UKIP leader, Nigel Farage, hailed it as the UK’s “independence day” but the Remain camp called it a “catastrophe”. The pound fell to its lowest level against the dollar since 1985 as the markets reacted to the results.
The referendum turnout was 71.8% – with more than 30 million people voting – the highest turnout at a UK election since 1992. Wales and the majority of England outside London voted in large numbers for Brexit.
Labour’s Shadow chancellor John McDonnell said the Bank of England may have to intervene to shore up the pound, which lost 3% within moments of the first result showing a strong result for Leave in Sunderland and fell as much as 6.5% against the euro.
UKIP leader Nigel Farage – who has campaigned for the past 20 years for Britain to leave the EU – told cheering supporters “this will be a victory for ordinary people, for decent people”. Mr Farage – who predicted a Remain win at the start of the night after polls suggested that would happen – said it would “go down in history as our independence day”. He called on Prime Minister David Cameron, who called the referendum but campaigned passionately for a Remain vote, to quit “immediately”.
Labour sources also said David Cameron “should seriously consider his position”. But pro-Leave Conservatives including Boris Johnson and Michael Gove have signed a letter to Mr Cameron urging him to stay on whatever the result. Labour leader Jeremy Corbyn, who called for the UK to remain in the EU but was accused of a lukewarm campaign, said poorer communities were “fed up” with cuts and felt “marginalised by successive governments”.
“Clearly there are some very difficult days ahead,” he said, adding that “there will be job consequences as a result of this decision”. He said the point he had made during the campaign was that “there were good things” about the EU but also “other things that had not been addressed properly”.
Former Labour Europe Minister Keith Vaz told the BBC the British people had voted with their “emotions” and rejected the advice of experts who had warned about the economic impact of leaving the EU. He said the EU should call an emergency summit to deal with the aftermath of the vote, which he described as “catastrophic for our country, for the rest of Europe and for the rest of the world”.
Germany’s foreign minister Frank Walter Steinmeier described the referendum result as as “a sad day for Europe and Great Britain”. But Leave supporting Tory MP Liam Fox said voters had shown great “courage” by deciding to “change the course of history” for the UK and, he hoped, the rest of Europe. And he called for a “period of calm, a period of reflection, to let it all sink in and to work through what the actual technicalities are,” insisting that Mr Cameron must stay on as PM.
Scotland’s First Minister Nicola Sturgeon has said that the EU vote “makes clear that the people of Scotland see their future as part of the European Union” after all 32 local authority areas returned majorities for Remain. London has voted to stay in the EU by around 60% to 40%. However, no other region of England has voted in favour of remaining. The referendum has underlined the social and cultural gap between London and provincial England.

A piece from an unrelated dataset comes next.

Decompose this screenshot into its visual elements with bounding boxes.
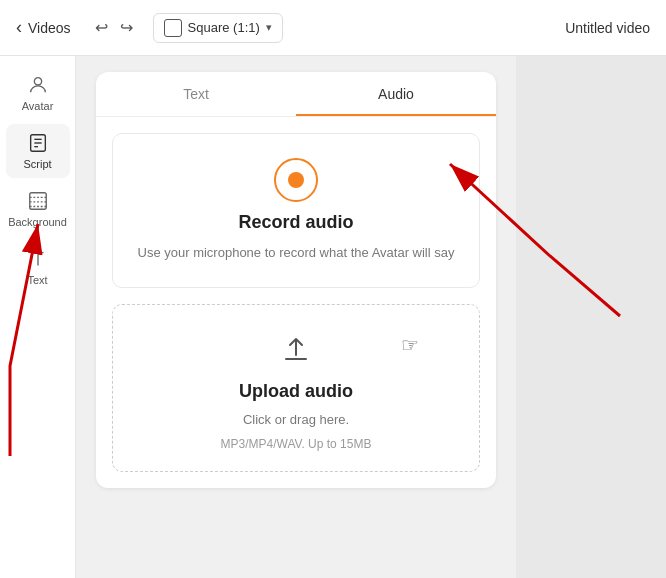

Remain’s defeat seems to have been primarily the product of the decisions made by voters living north of the M4. Throughout the Midlands and the North of England the level of support for Remain was well below what was required for it to win at least 50% of the vote across the UK as a whole.
Britain is set to be the first country to leave the EU since its formation – but the Leave vote does not immediately mean Britain ceases to be a member of the 28-nation bloc. That process could take a minimum of two years, with Leave campaigners suggesting during the referendum campaign that it should not be completed until 2020 – the date of the next scheduled general election.

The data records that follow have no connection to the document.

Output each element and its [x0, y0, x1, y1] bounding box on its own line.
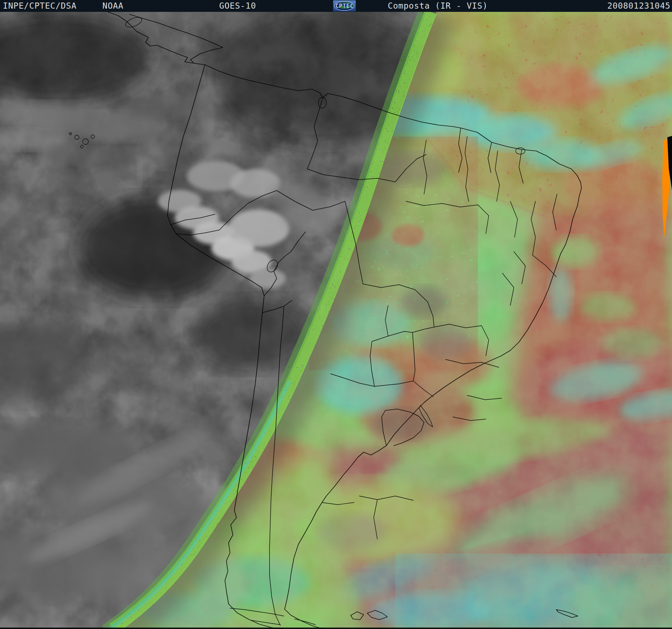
satellite-label: GOES-10: [219, 1, 256, 10]
product-label: Composta (IR - VIS): [388, 1, 488, 10]
logo-text: CPTEC: [335, 3, 354, 9]
network-label: NOAA: [102, 1, 124, 10]
agency-label: INPE/CPTEC/DSA: [3, 1, 77, 10]
satellite-composite-map: [0, 12, 672, 629]
satellite-image-viewer: { "header": { "agency": "INPE/CPTEC/DSA"…: [0, 0, 672, 629]
cptec-logo: CPTEC: [333, 0, 356, 12]
timestamp-label: 200801231045: [607, 1, 671, 10]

The prime minister will have to decide when to trigger Article 50 of the Lisbon Treaty, which would give the UK two years to negotiate its withdrawal. Once Article 50 has been triggered a country can not rejoin without the consent of all member states. Mr Cameron has previously said he would trigger Article 50 as soon as possible after a Leave vote but Boris Johnson and Michael Gove who led the campaign to get Britain out of the EU have said he should not rush into it.
But they also said they want to make immediate changes before the UK actually leaves the EU, such as curbing the power of EU judges and limiting the free movement of workers, potentially in breach the UK’s treaty obligations. The government will also have to negotiate its future trading relationship with the EU and fix trade deals with non-EU countries.

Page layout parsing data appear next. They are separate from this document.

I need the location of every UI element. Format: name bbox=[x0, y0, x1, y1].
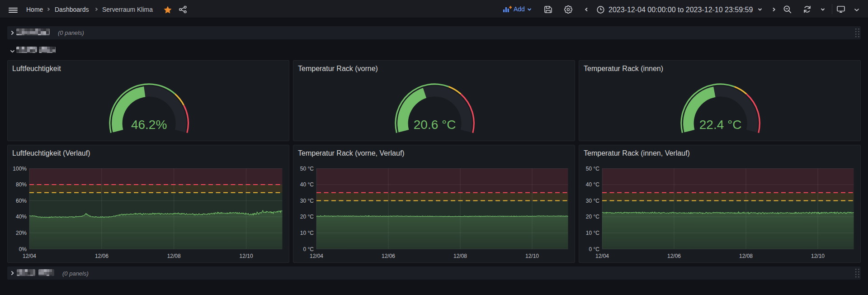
svg-text:20 °C: 20 °C bbox=[300, 214, 314, 220]
svg-text:0%: 0% bbox=[19, 246, 27, 252]
svg-text:0 °C: 0 °C bbox=[589, 246, 600, 252]
svg-text:50 °C: 50 °C bbox=[300, 166, 314, 172]
svg-text:12/04: 12/04 bbox=[595, 253, 609, 259]
svg-text:12/06: 12/06 bbox=[95, 253, 108, 259]
svg-text:12/10: 12/10 bbox=[811, 253, 825, 259]
svg-text:20%: 20% bbox=[16, 230, 27, 236]
svg-text:40 °C: 40 °C bbox=[300, 181, 314, 188]
svg-text:12/04: 12/04 bbox=[310, 253, 323, 259]
svg-text:30 °C: 30 °C bbox=[586, 198, 599, 204]
svg-text:50 °C: 50 °C bbox=[586, 166, 599, 172]
svg-text:80%: 80% bbox=[16, 181, 27, 188]
svg-text:30 °C: 30 °C bbox=[300, 198, 314, 204]
svg-text:12/06: 12/06 bbox=[382, 253, 395, 259]
svg-text:100%: 100% bbox=[13, 166, 27, 172]
svg-text:20.6 °C: 20.6 °C bbox=[414, 118, 456, 132]
svg-text:12/08: 12/08 bbox=[453, 253, 467, 259]
svg-text:12/08: 12/08 bbox=[739, 253, 753, 259]
svg-text:0 °C: 0 °C bbox=[303, 246, 314, 252]
svg-text:12/04: 12/04 bbox=[23, 253, 36, 259]
svg-text:12/06: 12/06 bbox=[667, 253, 681, 259]
svg-text:40 °C: 40 °C bbox=[586, 181, 599, 188]
svg-text:46.2%: 46.2% bbox=[131, 118, 167, 132]
svg-text:20 °C: 20 °C bbox=[586, 214, 599, 220]
svg-text:40%: 40% bbox=[16, 214, 27, 220]
svg-text:12/10: 12/10 bbox=[240, 253, 253, 259]
svg-text:60%: 60% bbox=[16, 198, 27, 204]
svg-text:12/08: 12/08 bbox=[167, 253, 181, 259]
svg-text:12/10: 12/10 bbox=[525, 253, 539, 259]
svg-text:10 °C: 10 °C bbox=[586, 230, 599, 236]
svg-text:10 °C: 10 °C bbox=[300, 230, 314, 236]
svg-text:22.4 °C: 22.4 °C bbox=[699, 118, 742, 132]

In Whitehall and Westminster, there will now begin the massive task of unstitching the UK from more than 40 years of EU law, deciding which directives and regulations to keep, amend or ditch.
The Leave campaign argued during a bitter four-month referendum campaign that the only way Britain could “take back control” of its own affairs would be to leave the EU. Leave dismissed warnings from economists and international bodies about the economic impact of Brexit as “scaremongering” by a self-serving elite.